The bountiful fall harvest projected for Kansas is still a go.
But a combination of factors has an inordinate amount of the crops still in the fields for this time of the year. And that has farmers and others in the agricultural industry around the state nervous.
"It's been an interesting fall," Sedgwick County farmer Greg Rau said Friday. "There will be a freeze one of these nights and that will be the end of it."
With the exceptions of south-central and far southeast Kansas, much of the state has already had a freeze, according to the National Weather Service in Wichita.
And the forecast calls for the Wichita area to have overnight sub-freezing temperatures on Thursday.
But the threat of that freeze isn't the only issue. After all, the average date of the first freeze for Wichita is Oct. 28.
The problem has been the delay in getting the crops out of the field. Late planting, soggy fields and cool summer and fall weather that slowed maturity have combined to push back the harvest.
"Basically, we're in a holding pattern," said Jeanne Falk, a crop and soil specialist for Kansas State University's Extension Service based in Colby.
Going into the week, only 10 percent of the milo has been harvested, far short of the five-year average of 36 percent for this time of the year, according to the U.S. Department of Agriculture.
Only 44 percent of the corn has been harvested. The five-year average is 74 percent.
As for soybeans, 42 percent have been harvested, 15 percentage points short of the five-year average.
But those are only averages for a state that has a wide range of variables in terms of weather, when crops are planted and maturity rates.
For instance, Harvey County extension agent Jonie James said normally all of the corn and soybeans are harvested in her area by this time of the year.
But she said only half of the soybeans are out of the field.
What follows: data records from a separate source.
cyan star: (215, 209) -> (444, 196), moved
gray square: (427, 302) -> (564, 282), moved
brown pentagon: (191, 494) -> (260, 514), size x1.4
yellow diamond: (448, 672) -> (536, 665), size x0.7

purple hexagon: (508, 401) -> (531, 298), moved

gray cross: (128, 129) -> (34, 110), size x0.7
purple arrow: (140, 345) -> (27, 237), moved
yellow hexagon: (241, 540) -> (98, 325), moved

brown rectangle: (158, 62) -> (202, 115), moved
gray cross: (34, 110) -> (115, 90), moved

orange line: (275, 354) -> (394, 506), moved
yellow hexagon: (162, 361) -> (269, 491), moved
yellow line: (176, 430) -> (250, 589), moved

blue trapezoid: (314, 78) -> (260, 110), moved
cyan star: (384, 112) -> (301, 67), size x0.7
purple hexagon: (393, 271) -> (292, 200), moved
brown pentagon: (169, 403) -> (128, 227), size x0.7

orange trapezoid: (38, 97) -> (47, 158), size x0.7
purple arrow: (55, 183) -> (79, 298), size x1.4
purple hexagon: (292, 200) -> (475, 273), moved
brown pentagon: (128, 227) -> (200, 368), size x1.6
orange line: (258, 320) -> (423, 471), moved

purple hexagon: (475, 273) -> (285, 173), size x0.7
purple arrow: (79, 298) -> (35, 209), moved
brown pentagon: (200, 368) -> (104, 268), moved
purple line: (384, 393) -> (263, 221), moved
Most of the corn has been harvested, though.
"We need two weeks of no moisture," James said. "That would help."
In Barton County, extension agent Rick Snell said 75 percent of his area's soybeans were harvested and corn is "surprisingly behind" with 45 percent in the bin.
"In Kansas, every fall is unusual," Snell said. "This year is quite unusual. It's been so cool after the cool summer that crop maturity is behind schedule."
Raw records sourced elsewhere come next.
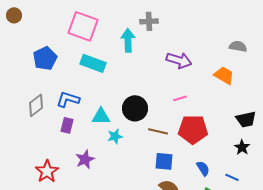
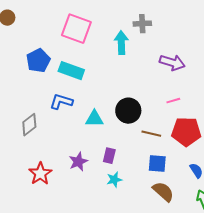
cyan rectangle: (93, 63) -> (71, 71), moved
gray diamond: (36, 105) -> (29, 125), moved
purple rectangle: (67, 125) -> (109, 156), moved
cyan star: (115, 136) -> (114, 180), moved

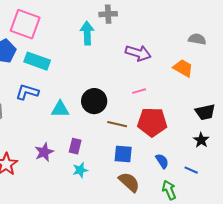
pink square: (76, 29) -> (25, 24), moved

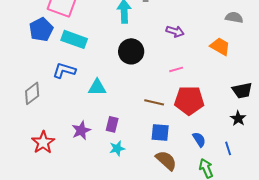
purple arrow: (138, 53) -> (175, 31), size x0.7
black circle: (94, 101) -> (131, 51), moved
blue line: (191, 170) -> (228, 148), turned 48

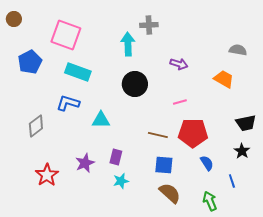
blue pentagon: (41, 29) -> (30, 62), moved
blue semicircle: (199, 139) -> (207, 163), moved

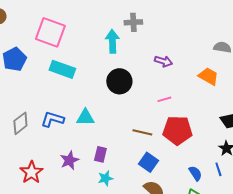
blue L-shape: (68, 103) -> (52, 119), moved
blue semicircle: (207, 163) -> (195, 173), moved
blue square: (164, 165) -> (148, 162), turned 30
blue line: (232, 181) -> (218, 169), moved

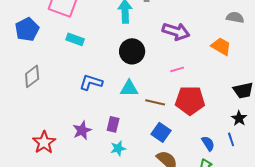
purple arrow: (163, 61) -> (176, 31), size x1.5
cyan rectangle: (62, 69) -> (75, 39), size x0.7
cyan triangle: (85, 117) -> (129, 88), moved
blue L-shape: (52, 119) -> (91, 82), moved
gray diamond: (20, 123) -> (32, 76), moved

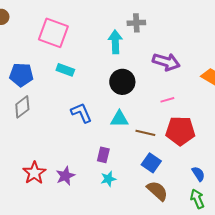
blue pentagon: (27, 29) -> (21, 75), moved, turned 30
blue L-shape: (91, 82) -> (81, 113), turned 50
purple star: (82, 130) -> (65, 176), moved

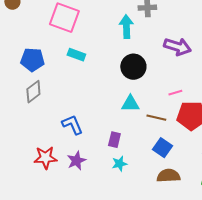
pink line: (167, 100) -> (175, 93), moved
blue L-shape: (81, 113) -> (72, 125), moved
red star: (34, 173) -> (45, 158), turned 30
brown semicircle: (157, 191) -> (168, 176), turned -45

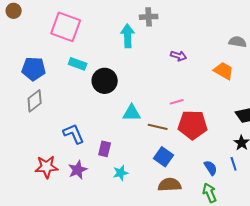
purple arrow: (177, 47) -> (179, 56), size x0.6
black circle: (133, 67) -> (105, 81), moved
purple rectangle: (114, 140) -> (105, 149), moved

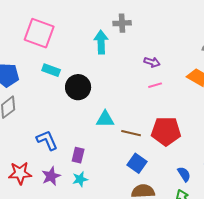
pink line: (177, 102) -> (155, 85), moved
cyan star: (121, 173) -> (80, 179), moved

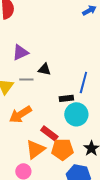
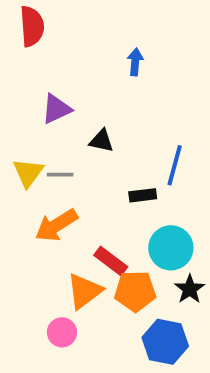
blue arrow: (89, 10) -> (135, 62), moved, turned -56
gray line: (26, 79) -> (60, 175), moved
cyan circle: (76, 114) -> (171, 248), moved

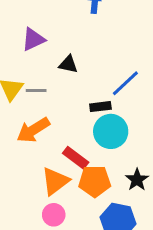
blue line: (175, 165) -> (125, 83), turned 32
cyan circle: (171, 248) -> (111, 131), moved
pink circle: (62, 332) -> (54, 215), moved

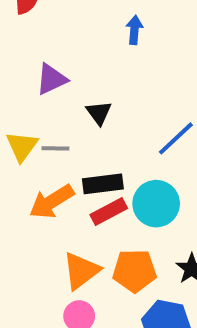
black triangle: (68, 64) -> (99, 113), turned 42
black rectangle: (100, 107) -> (103, 184), moved, size x1.4
red rectangle: (76, 158) -> (109, 211), moved, turned -65

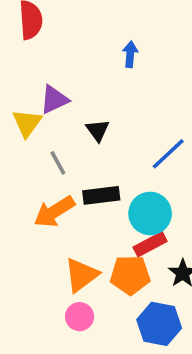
yellow triangle: (22, 146) -> (27, 123), moved
gray line: (55, 148) -> (58, 163), turned 60
red rectangle: (109, 211) -> (150, 244), moved

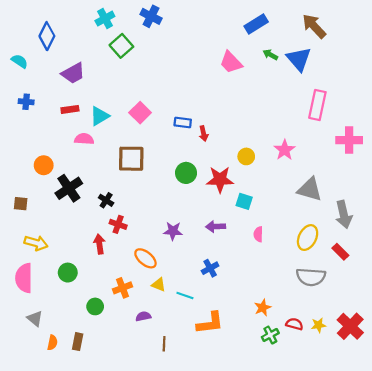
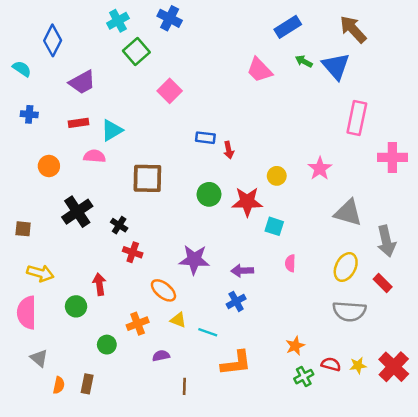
pink square: (140, 113) -> (170, 91), moved
orange circle: (44, 165) -> (49, 166), moved
purple arrow: (216, 227) -> (242, 271), moved
purple star: (173, 231) -> (194, 260), size x1.4
red arrow: (99, 244) -> (99, 284), moved

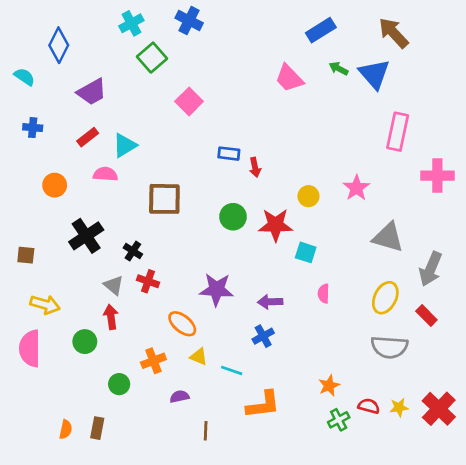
red rectangle: (78, 123) -> (88, 137), turned -30
gray arrow: (386, 241) -> (431, 269), turned 36
gray triangle: (39, 358) -> (114, 285), moved

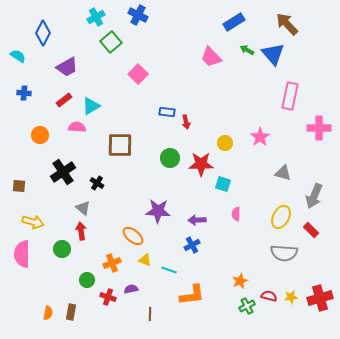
gray triangle: (388, 237) -> (283, 173), size x0.7
red cross: (148, 281) -> (108, 297), moved
red cross: (439, 409) -> (320, 298), turned 30

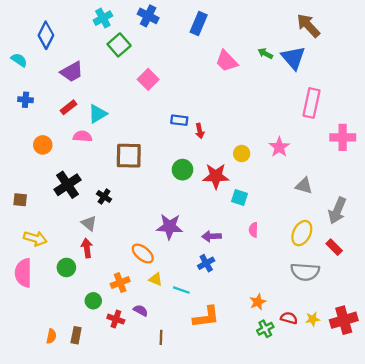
blue rectangle: (234, 22) -> (199, 23), moved, turned -35
purple semicircle: (131, 289) -> (141, 310), turned 40

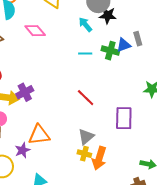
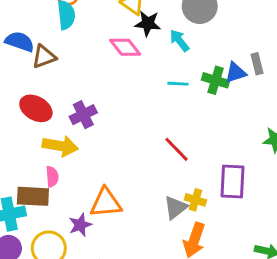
black star: (108, 15) -> (148, 23), moved
pink diamond: (35, 31) -> (125, 47), moved
purple cross: (25, 92) -> (83, 115), moved
yellow cross: (84, 154) -> (195, 200), moved

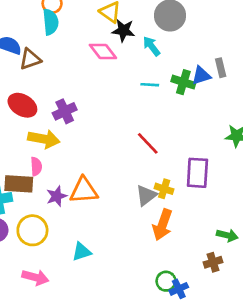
purple star: (80, 225) -> (57, 196), moved

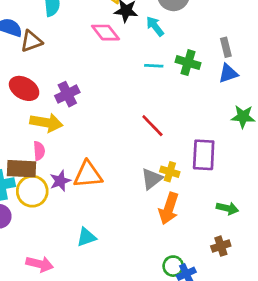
blue triangle: (201, 76) -> (228, 73), moved
yellow circle: (32, 230) -> (32, 191), moved
green arrow: (227, 235) -> (227, 208), moved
Rau said he hasn't cut any of his milo.
"You can start to have field loss with this kind of weather," he said. "Milo isn't as tough as corn."
Nor are soybeans. If wet fields prevent them from being harvested when they're ripe, the pods can crack open and spill the beans on the ground.
Huge harvests have been projected for the state. The USDA's latest forecast has pegged Kansas to reap 561.2 million bushels of corn and 146 million bushels of soybeans. Both would be state records.
The milo is expected to have a record yield of 83 bushels per acre.
There's no consensus on how the delay will affect the quantity and quality of the fall harvest.
"We're not seeing major impacts yet," said Jerre White, executive director of the state's grower associations for corn and milo. "We haven't seen any deterioration of quality concerns for end users."
Kraig Roozenboom, a crop specialist for corn, milo and soybeans for K-State, said he's trying to balance the situation between "typical farmer pessimism" and what really could happen.
"People are concerned about the ability of the (crops) to dry down," he said. "We're not in the midst of a crisis, but there's potential for a problem."
The grain has to be adequately dried before it is stored or it will rot.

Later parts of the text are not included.